In plain language, that sentence bars district attorneys from prosecuting health care workers who “negligently abuse or neglect a patient or resident” if they’re on the job.
“This is a shock,” Thomsen said.
In addition, Thomsen said the bill prohibits district attorneys from accessing health care providers’ incident reports when building a case or investigating a questionable provider. Patients and families wouldn’t be able to use these documents in suits against a provider, either.
“Incident reports have always been used to build the facts of a case,” Thomsen said. “Now, that document could not be used.”
District attorneys, patients and families would no longer be able to use hospital reports sent to the state Department of Regulation and Licensing or the Department of Health Services, either.
Patients who have been harmed in nursing homes, hospices and assisted living facilities would see changes, too. Pain and suffering damages would be capped at $750,000 for medical malpractice, while relatives of a deceased adult could recover up to $350,000 for a wrongful death.
“Our hope is that the nursing home provision will be removed from the bill,” said Jim Flaherty, spokesman for the Wisconsin AARP. “Our primary concern is that the most vulnerable people in our society, those who are in long-term care facilities, will be harmfully impacted.”
And while the connection between expert witness testimony and the state’s business climate isn’t clear, it’s included in this wide-ranging “tort reform” legislation.
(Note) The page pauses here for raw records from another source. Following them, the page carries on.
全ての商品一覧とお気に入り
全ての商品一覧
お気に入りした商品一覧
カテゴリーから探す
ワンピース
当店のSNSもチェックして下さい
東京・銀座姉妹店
The bill changes the standard for expert witnesses to make it more stringent, which will make prosecution of dangerous crimes more difficult and costly, said attorney Flynn.
Milwaukee County District Attorney John Chisholm said that the bill would make it “extraordinarily difficult” to establish expert testimony in some of the office’s most serious cases, such as those involving child sex predators, homicides and felony drug offenders.
“All of those cases routinely depend on what we consider to be exceptionally qualified expert testimony, but we wouldn’t be able to meet this extraordinarily restrictive burden that’s in the current bill,” Chisholm said.
In a letter to legislators, Winn Collins, president of the Wisconsin District Attorneys Association, echoed that sentiment, and added: “Passage of this legislation may also increase the workload of the Wisconsin State Crime Laboratories and it will certainly increase the cost counties incur in their role of providing our offices with the financial support necessary to procure expert witnesses.”
Wetlands Protections to Be Dropped
And no allegedly pro-business session would be complete without the weakening of environmental protections. Although a formal bill hasn’t been introduced as of this writing, Walker’s executive order includes language that exempts some wetlands from regulation.
Anne Sayers, program director for the nonpartisan Wisconsin League of Conservation Voters, said Walker may be trying to remove state protections for isolated wetlands enacted in 2001 to counter President Bush’s moves to open up these environmentally fragile areas. In fact, the legislation was so popular that it passed both houses of the state Legislature unanimouslywhich included, interestingly, then-state Rep. Scott Walker.
Sayers said removing these protections could result in paving over and filling wetlands, more flooded basements, fewer areas for duck and game hunting and increased costs for water treatment.
“It sounds like we’re headed back to 2001,” Sayers said.